Understanding WebSphere AppServer (WAS) Class loaders

IBM WebSphere AppServer (WAS) is a true enterprise-class server which is used to service a wide variety of applications. WAS is a robust, scalable application server which provides a plethora of options; however, some of the options can be downright confusing.  One item which can be particularly confusing for users new to the way that WAS operates is the concept of Class Loader policies. Out of the box, WAS provides three options for class loading:

1) Bootstrap Class Loader. 2) Extensions Class Loader. 3) Application Class Loader.

WAS also provides the option to create a custom class loader if the options provided out of the box don’t match the requirements of the application. In addition to custom class loaders, WAS also provides isolated class loaders for Shared libraries. So what exactly is a “class loader”? A class loader is a part of the Java virtual machine (JVM) that loads classes into memory; a class loader is responsible for finding and loading class files at run time. When you start a JVM, you use three class loaders:

• The bootstrap class loader is responsible for loading only the core Java libraries in the Java_home/jre/lib directory. This class loader, which is part of the core JVM, is written in native code.
• The extensions class loader is responsible for loading the code in the extensions directories (Java_home/jre/lib/ext or any other directory specified by the java.ext.dirs system property). This class loader is implemented by the sun.misc.Launcher$ExtClassLoader class.
• The application class loader is responsible for loading code that is found on java.class.path, which ultimately maps to the system CLASSPATH variable. This class loader is implemented by the sun.misc.Launcher$AppClassLoader class.

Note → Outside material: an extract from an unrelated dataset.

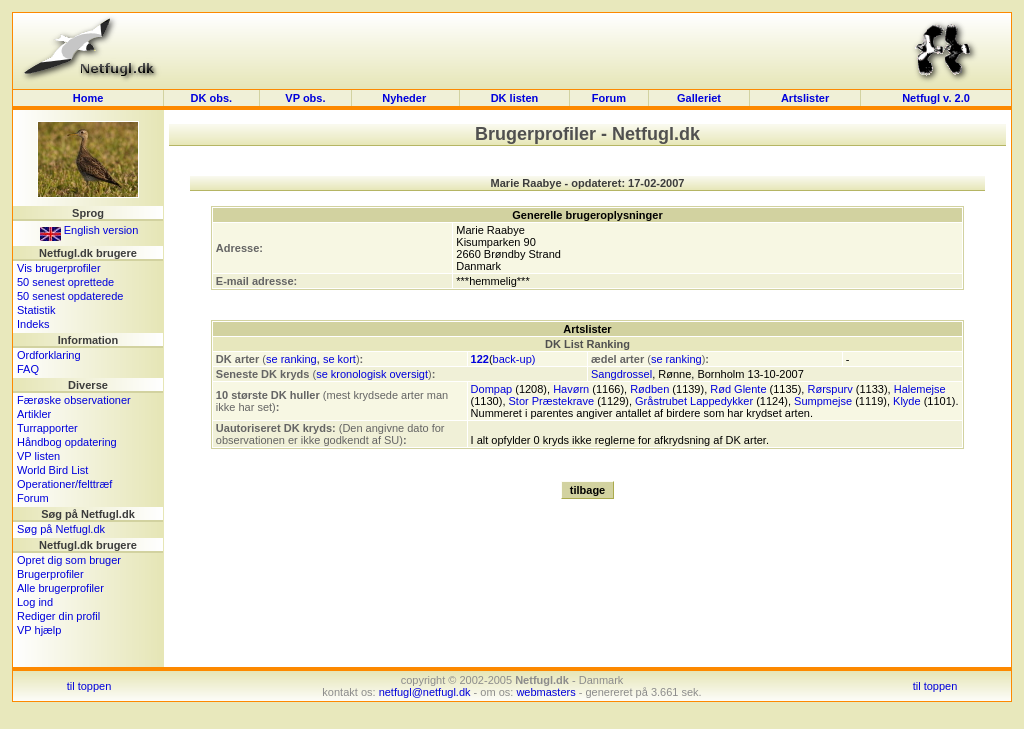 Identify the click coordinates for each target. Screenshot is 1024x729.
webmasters (545, 692)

The parent-delegation model is a key concept to understand when dealing with class loaders. It states that a class loader delegates class loading to its parent before trying to load the class itself. The parent class loader can be either another custom class loader or the bootstrap class loader. But what is very important is that a class loader can only delegate requests to its parent class loader, never to its child class loaders (it can go up the hierarchy but never down). The extensions class loader is the parent for the application class loader. The bootstrap class loader is the parent for the extensions class loader. If the application class loader needs to load a class, it first delegates to the extensions class loader, which, in turn, delegates to the bootstrap class loader. To illustrate an example of class loading, I am including a class loader hierarchy diagram from IBM’s WAS Redbook here. The IBM WAS Redbook can be found at the following URL: http://www.redbooks.ibm.com/redpapers/pdfs/redp4581.pdf If the parent class loader cannot load the class, the child class loader tries to find the class in its own repository. In this manner, a class loader is only responsible for loading classes that its ancestors cannot load. However, this may not always be what you need for your program. To provide flexibility, one of the features that WAS provides is the ability to change the class loader delegation behavior. It can either be PARENT_FIRST (the default behavior) or can be modified to PARENT_LAST.

• PARENT_FIRST causes the class loader to delegate the loading of classes to its parent class loader before attempting to load the class from its local class path.
• PARENT_LAST causes the class loader to attempt to load classes from its local class path before delegating the class loading to its parent.

For example, assume that you have an application and it uses the popular log4j package to perform logging from both the EJB module and the two Web modules. Also assume that each module has its own unique log4j.properties file packaged into the module. You could configure log4j as a utility JAR so you would only have a single copy of it in your EAR file. However, if you do that, you might be surprised to see that all modules, including the Web modules, load the log4j.properties file from the EJB module. The reason is that when a Web module initializes the log4j package, the log4j classes are loaded by the application class loader. Log4j is configured as a utility JAR. Log4j then looks for a log4j.properties file on its class path and finds it in the EJB module. Even if you do not use log4j for logging from the EJB module and the EJB module does not, therefore, contain a log4j.properties file, log4j does not find the log4j.properties file in any of the Web modules anyway. The reason is that a class loader can only find classes by going up the hierarchy, never down. To solve this issue, you can use one of the following approaches:

1) Create a separate file (for example, Resource.jar), configure it as a utility JAR, move all log4j.properties files from the modules into this file, and make their names unique (like war1-1_log4j.properties, war1-2_log4j.properties, and ejb1_log4j.properties). When initializing log4j from each module, tell it to load the proper configuration file for the module instead of the default log4j.properties.

2) Keep the log4j.properties for the Web modules in their original place (/WEB-INF/classes), add log4j.jar to both Web modules (/WEB-INF/lib) and set the class loading mode for the Web modules to Classes loaded with local class loader first (PARENT_LAST). When initializing log4j from a Web module, it loads the log4j.jar from the module itself and log4j would find the log4j.properties on its local classpath, the Web module itself. When the EJB module initializes log4j, it loads from the application class loader and it finds the log4j.properties file in its own class path and loads the log4j.jar from its own class path.

In conclusion, the ability to set class loader policies and to manage them at a micro level shows us the extent to which applications deployed on WAS can be customized. There is absolutely no parallel to the flexibility provided by WAS when it comes to application management.